[Input data]
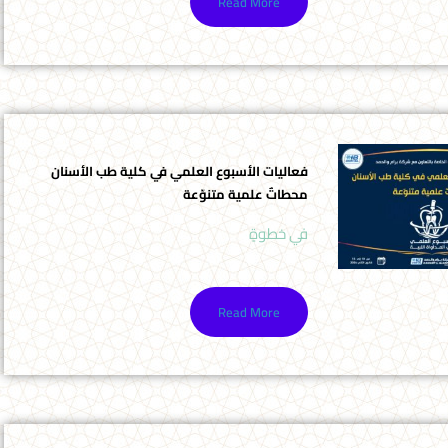
Read More
فعاليات الأسبوع العلمي في كلية طب الأسنان
محطاتٌ علمية متنوّعة
في خطوةٍ
Read More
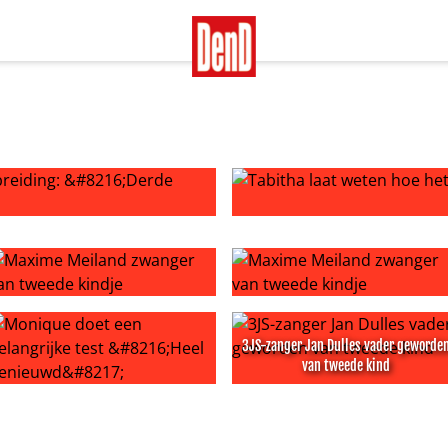
ng: ‘Derde kindje stel ik uit’
Tabitha laat weten hoe het m
axime Meiland zwanger van tweede kindje
Maxime Meiland zwanger van
3JS-zanger Jan Dulles vader geworde
van tweede kind
r Elizabeth en Philip
onique doet een belangrijke test ‘Heel benieuwd’
3JS-zanger Jan Dulles vader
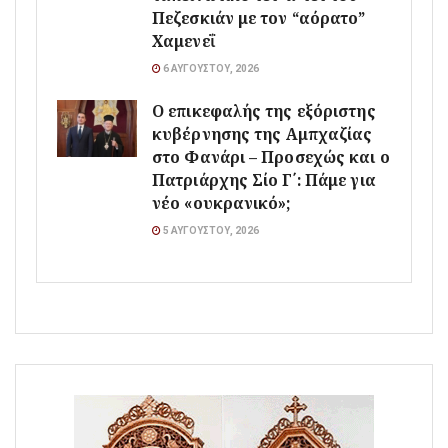
Πεζεσκιάν με τον “αόρατο”
Χαμενεΐ
6 ΑΥΓΟΎΣΤΟΥ, 2026
Ο επικεφαλής της εξόριστης
κυβέρνησης της Αμπχαζίας
στο Φανάρι – Προσεχώς και ο
Πατριάρχης Σίο Γ΄: Πάμε για
νέο «ουκρανικό»;
5 ΑΥΓΟΎΣΤΟΥ, 2026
[/Input data]
Problem requirements:
Return the lines of the records that include the string "tweede".

Solved exercise:
axime Meiland zwanger van tweede kindje
van tweede kind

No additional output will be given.